The website "worldpopulationreview.com" estimates that Ukraine currently has a core Jewish population of about 48,000 people and an “enlarged Jewish population” (including individuals with partial Jewish heritage) numbering around 140,000.
Also on Sunday, Foreign Minister Yair Lapid met Ukrainian First Deputy Foreign Minister Emine Dzhaparova in Jerusalem, where the two discussed the escalating situation in Ukraine and how it could affect Israel. Dzhaparova warned that reductions in grain exports could cut Israel’s bread supply in half.
Lior Haiat, the spokesperson for the Foreign Ministry in Jerusalem, said that the Israeli government has been following the situation in Ukraine closely.
“We have information coming from our diplomats both in Kyiv and in other countries,” he added. “We have reached a point when we think it is safer for Israeli citizens to leave Ukraine as quickly as possible because there are still direct flights from Ukraine to Israel and we don’t know if those flights will continue.”
Haiat noted the family members of Israel diplomats stationed in Ukraine arrived home on Sunday.
However, he clarified, “The entire team of Israeli diplomats in Kyiv is still working, the embassy is open, and we even sent other diplomats to help Israeli citizens who will need urgent Israeli consular help.”
He emphasized that Israel is prepared to help not only Israelis but also members of the Jewish community. “We will help every Jew who wants or needs to immigrate to Israel; this is the reason that Israel exists,” Haiat said.
Daniel Aharon is the founder and CEO of Ach Gadol [“Big Brother”] for Lone Soldiers, an organization that supports active duty IDF soldiers who do not have immediate family in Israel who can help them.

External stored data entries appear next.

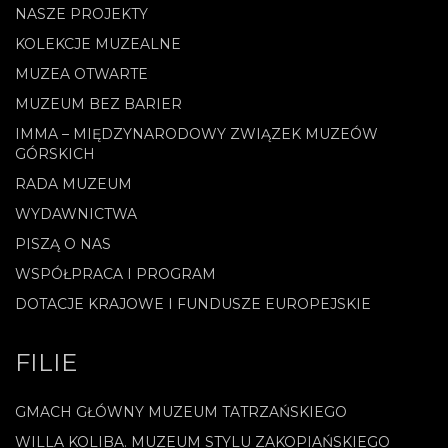
NASZE PROJEKTY
KOLEKCJE MUZEALNE
MUZEA OTWARTE
MUZEUM BEZ BARIER
IMMA – MIĘDZYNARODOWY ZWIĄZEK MUZEÓW
GÓRSKICH
RADA MUZEUM
WYDAWNICTWA
PISZĄ O NAS
WSPÓŁPRACA I PROGRAM
DOTACJE KRAJOWE I FUNDUSZE EUROPEJSKIE
FILIE
GMACH GŁÓWNY MUZEUM TATRZAŃSKIEGO
WILLA KOLIBA. MUZEUM STYLU ZAKOPIAŃSKIEGO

He said there are around 7,000 lone soldiers in the IDF, around half of them Israelis who do not have ties with their parents, and half expats from all around the world.
Among the expats, “I would say a third are Russian speakers,” Aharon explained. “Russian-speaker soldiers are the biggest segment of lone soldiers in the IDF.”
Ach Gadol currently provides support to 125 Ukrainian-Israeli lone soldiers, he said.
Over the past two days, he reached out to all the lone soldiers who came from Ukraine, offering his organization’s help in case they wish to bring their families to Israel in light of the situation.
Only one soldier responded to the offer, and he wants his family to immigrate to Israel for personal reasons, not because of a possible Russian invasion, Aharon reported.
Haiat said the Foreign Ministry has seen similar reactions. “For the time being we haven’t heard of an increase in requests for immigration to Israel among Ukrainian Jews,” he said.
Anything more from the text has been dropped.